A minha caixa de coisas velhas, que estava escondida e proibida, em qualquer canto, caiu: rompeu-se diante dos meus pés e contra minha vontade. Todas as músicas, as sensações, os filmes de horror que só existiram em minha mente, as visões surreais do mundo, o choro, o desespero, os braços e o coração trêmulos, vieram à tona novamente. E tudo isso volta a fazer sentido pra mim agora. Ouço as músicas e canto suas letras de desamor e volto a sentir realmente o que eu sentia há meses.
A espera e a expectativa também voltaram.
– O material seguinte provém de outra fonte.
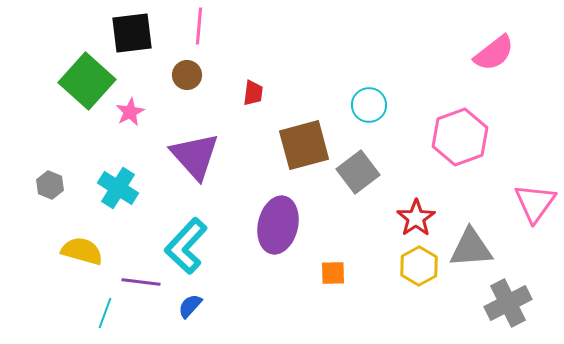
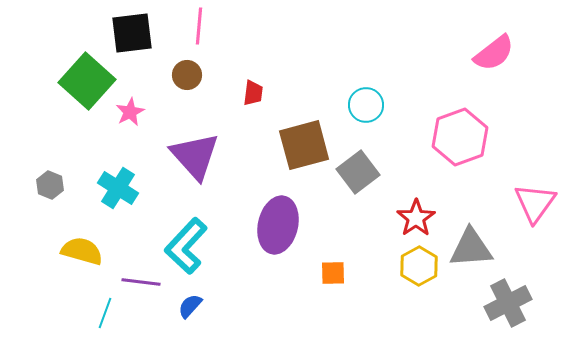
cyan circle: moved 3 px left
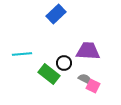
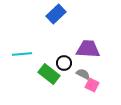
purple trapezoid: moved 2 px up
gray semicircle: moved 2 px left, 5 px up
pink square: moved 1 px left, 1 px up
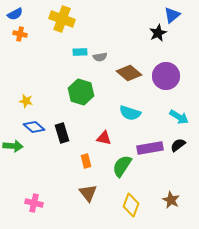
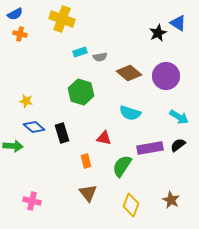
blue triangle: moved 6 px right, 8 px down; rotated 48 degrees counterclockwise
cyan rectangle: rotated 16 degrees counterclockwise
pink cross: moved 2 px left, 2 px up
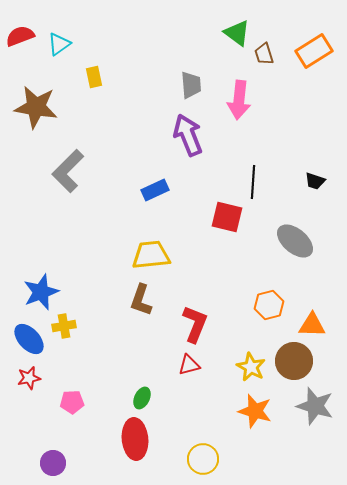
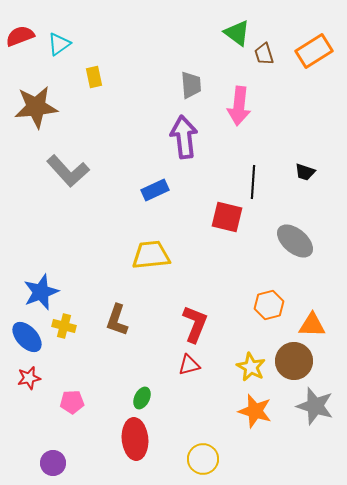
pink arrow: moved 6 px down
brown star: rotated 15 degrees counterclockwise
purple arrow: moved 4 px left, 2 px down; rotated 15 degrees clockwise
gray L-shape: rotated 87 degrees counterclockwise
black trapezoid: moved 10 px left, 9 px up
brown L-shape: moved 24 px left, 20 px down
yellow cross: rotated 25 degrees clockwise
blue ellipse: moved 2 px left, 2 px up
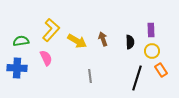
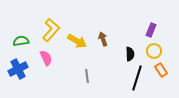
purple rectangle: rotated 24 degrees clockwise
black semicircle: moved 12 px down
yellow circle: moved 2 px right
blue cross: moved 1 px right, 1 px down; rotated 30 degrees counterclockwise
gray line: moved 3 px left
A febre de rejeição sequer decifra minhas portas fechadas: toma-me e desrespeita o mecanismo de minhas portas, me trancando de qualquer outra coisa se não minha dor: como se nada além disso tivesse importância. E os disfarces ficam vãos. E a atenção é toda sua e as palavras em volta soam estrangeiras, sem sentido. As outras pessoas perdem a importância. Os acontecimentos perdem a importância. Eu perco a importância – e o sentido também.
Não queria culpá-la, mas a culpo. Afinal, se não é minha responsabilidade, deve ser sua, neste jogo a dois. Culpa de suas meias palavras e de suas brincadeiras (não) intencionais. Culpa de seu complexo de fênix: você some assim que pode e reaparece quando precisa, coincidentemente, momento em que quem não precisa mais, sou eu, de você.
Pelo menos achava que não precisava. Mas a caixa onde eu guardei, com todas as dificuldades, todas as músicas, as sensações, os filmes de horror que só existiram em minha mente, as visões surreais do mundo, o choro, o desespero, os braços e o coração trêmulos, inflamou. Meu intento era apagá-la da minha memória, era esquecer aquilo que eu nunca mais desejei lembrar. Mas a verdade é que eu não consigo te odiar, com força, e a minha maior fuga surge quando penso que eu ainda te amo.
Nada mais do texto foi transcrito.